Neither part of that story was true.
Still, news reports on the crisis raised the prospect of empty ATMs and checks uncashed. There were stories in major media outlets about the bank runs of 1929.
No such scenario was in the cards in 2008.
Unlike 1929, we have the Federal Deposit Insurance Corporation. The FDIC was created precisely to prevent the sort of bank runs that were common during the Great Depression and earlier financial panics. The FDIC is very good at taking over a failed bank to ensure that checks are honored and ATMs keep working. In fact, the FDIC took over several major banks and many minor ones during the Great Recession. Business carried on as normal and most customers — unless they were following the news closely — remained unaware.
The prospect of Great Depression-style joblessness and bread lines was just a scare tactic used by Bernanke, Paulson and other proponents of the bailout.
Had bank collapses been more widespread, stretching the FDIC staff thin, it is certainly possible that there would be glitches. This could have led to some inability to access bank accounts immediately, but that inconvenience would most likely have lasted days, not weeks or months.
Following the collapse of Lehman Bros., however, the trio promoting the bank bailout pointed to a specific panic point: the commercial paper market. Commercial paper is short-term debt (30 to 90 days) that companies typically use to finance their operations. Without being able to borrow in this market even healthy companies not directly affected by the financial crisis such as Boeing or Verizon would have been unable to meet their payroll or pay their suppliers. That really would have been a disaster for the economy.
However, a $700-billion bank bailout wasn’t required to restore the commercial paper market. The country discovered this fact the weekend after Congress approved the bailout when the Fed announced a special lending facility to buy commercial paper ensuring the availability of credit for businesses.

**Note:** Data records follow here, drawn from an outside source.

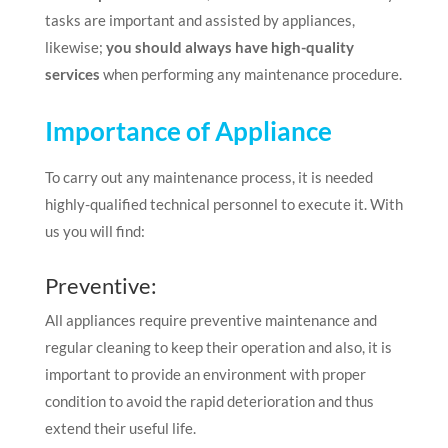
tasks are important and assisted by appliances,
likewise;
you should always have high-quality
services
when performing any maintenance procedure.
Importance of Appliance
To carry out any maintenance process, it is needed
highly-qualified technical personnel to execute it. With
us you will find:
Preventive:
All appliances require preventive maintenance and
regular cleaning to keep their operation and also, it is
important to provide an environment with proper
condition to avoid the rapid deterioration and thus
extend their useful life.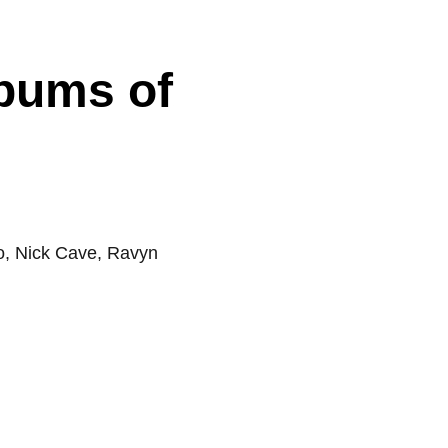
lbums of
ro, Nick Cave, Ravyn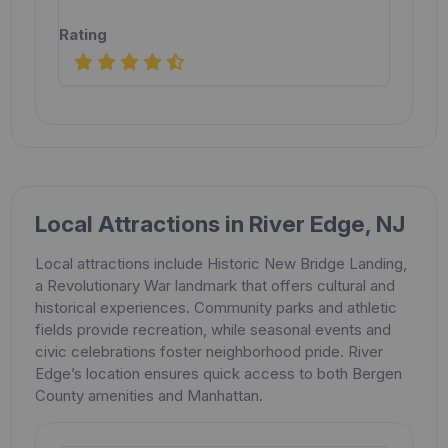
Local Attractions in River Edge, NJ
Local attractions include Historic New Bridge Landing,
a Revolutionary War landmark that offers cultural and
historical experiences. Community parks and athletic
fields provide recreation, while seasonal events and
civic celebrations foster neighborhood pride. River
Edge’s location ensures quick access to both Bergen
County amenities and Manhattan.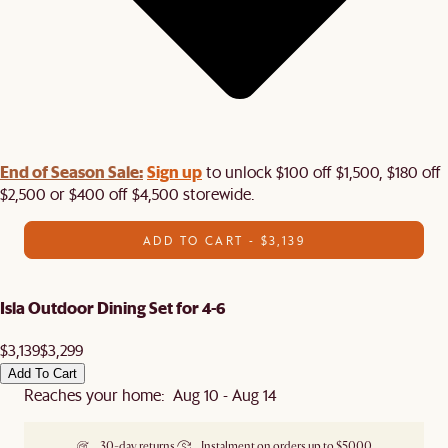
End of Season Sale:
Sign up
to unlock $100 off $1,500, $180 off
$2,500 or $400 off $4,500 storewide.​
ADD TO CART - $3,139
Isla Outdoor Dining Set for 4-6
$3,139
$3,299
Add To Cart
Reaches your home: Aug 10 - Aug 14
30-day returns
Instalment on orders up to $5000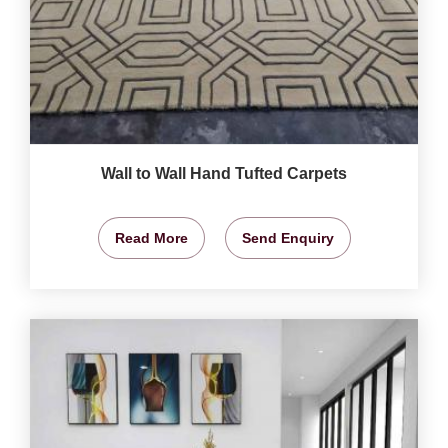
Wall to Wall Hand Tufted Carpets
Read More
Send Enquiry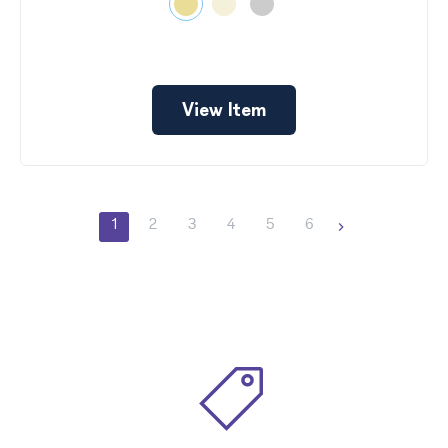
View Item
1
2
3
4
5
6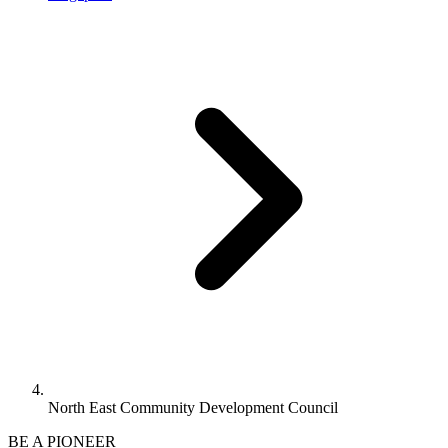
North East Community Development Council
BE A PIONEER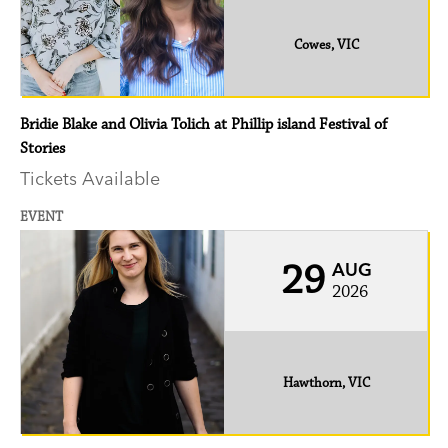
Cowes, VIC
Bridie Blake and Olivia Tolich at Phillip island Festival of
Stories
Tickets Available
EVENT
29
AUG
2026
Hawthorn, VIC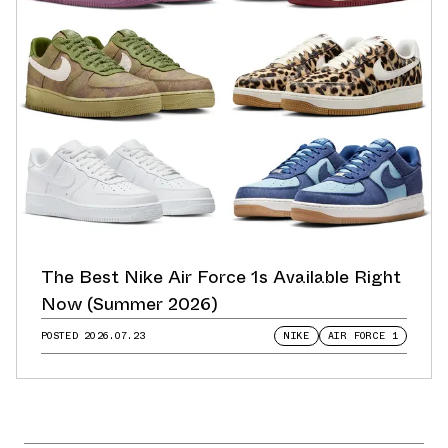
The Best Nike Air Force 1s Available Right
Now (Summer 2026)
POSTED
2026.07.23
NIKE
AIR FORCE 1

Without the bailout, yes, bank failures would have been more widespread and the initial downturn in 2008 and 2009 would have been worse. We were losing 700,000 jobs a month following the collapse of Lehman. Perhaps this would have been 800,000 or 900,000 a month. That is a very bad story, but still not the makings of an unavoidable depression with a decade of double-digit unemployment.
The Great Depression ended because of the massive government spending needed to fight World War II. But we don’t need a war to spend money. If the private sector is not creating enough demand for workers, the government can fill the gap by spending money on infrastructure, education, healthcare, childcare or many other needs.
There is no plausible story where a series of bank collapses in 2008-2009 would have prevented the federal government from spending the money needed to restore full employment. The prospect of Great Depression-style joblessness and bread lines was just a scare tactic used by Bernanke, Paulson and other proponents of the bailout to get the political support needed to save the Wall Street banks.
This kept the bloated financial structure that had developed over the last three decades in place. And it allowed the bankers who got rich off of the risky financial practices that led to the crisis to avoid the consequences of their actions.
While an orderly transition would have been best, if the market had been allowed to work its magic, we could have quickly eliminated bloat in the financial sector and sent the unscrupulous Wall Street banks into the dustbin of history. Instead, millions of Americans still suffered through the Great Recession, losing homes and jobs, and the big banks are bigger than ever. Saving the banks became the priority of the president and Congress. Saving people’s homes and jobs mattered much less or not at all.